Work instruction:
Return the data that follows exactly as it appears. Pictures do not belong in the copy.

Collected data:
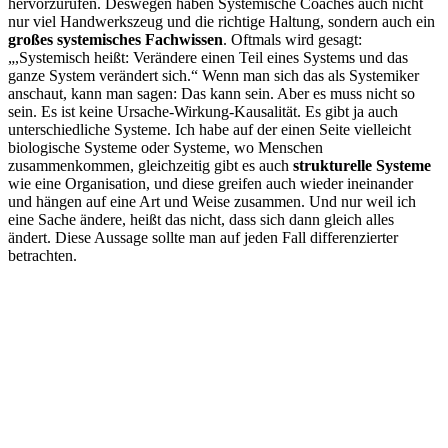
hervorzurufen. Deswegen haben Systemische Coaches auch nicht
nur viel Handwerkszeug und die richtige Haltung, sondern auch ein
großes systemisches Fachwissen
. Oftmals wird gesagt:
„,Systemisch heißt: Verändere einen Teil eines Systems und das
ganze System verändert sich.“ Wenn man sich das als Systemiker
anschaut, kann man sagen: Das kann sein. Aber es muss nicht so
sein. Es ist keine Ursache-Wirkung-Kausalität. Es gibt ja auch
unterschiedliche Systeme. Ich habe auf der einen Seite vielleicht
biologische Systeme oder Systeme, wo Menschen
zusammenkommen, gleichzeitig gibt es auch
strukturelle Systeme
wie eine Organisation, und diese greifen auch wieder ineinander
und hängen auf eine Art und Weise zusammen. Und nur weil ich
eine Sache ändere, heißt das nicht, dass sich dann gleich alles
ändert. Diese Aussage sollte man auf jeden Fall differenzierter
betrachten.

Written answer:
hervorzurufen. Deswegen haben Systemische Coaches auch nicht
nur viel Handwerkszeug und die richtige Haltung, sondern auch ein
großes systemisches Fachwissen
. Oftmals wird gesagt:
„,Systemisch heißt: Verändere einen Teil eines Systems und das
ganze System verändert sich.“ Wenn man sich das als Systemiker
anschaut, kann man sagen: Das kann sein. Aber es muss nicht so
sein. Es ist keine Ursache-Wirkung-Kausalität. Es gibt ja auch
unterschiedliche Systeme. Ich habe auf der einen Seite vielleicht
biologische Systeme oder Systeme, wo Menschen
zusammenkommen, gleichzeitig gibt es auch
strukturelle Systeme
wie eine Organisation, und diese greifen auch wieder ineinander
und hängen auf eine Art und Weise zusammen. Und nur weil ich
eine Sache ändere, heißt das nicht, dass sich dann gleich alles
ändert. Diese Aussage sollte man auf jeden Fall differenzierter
betrachten.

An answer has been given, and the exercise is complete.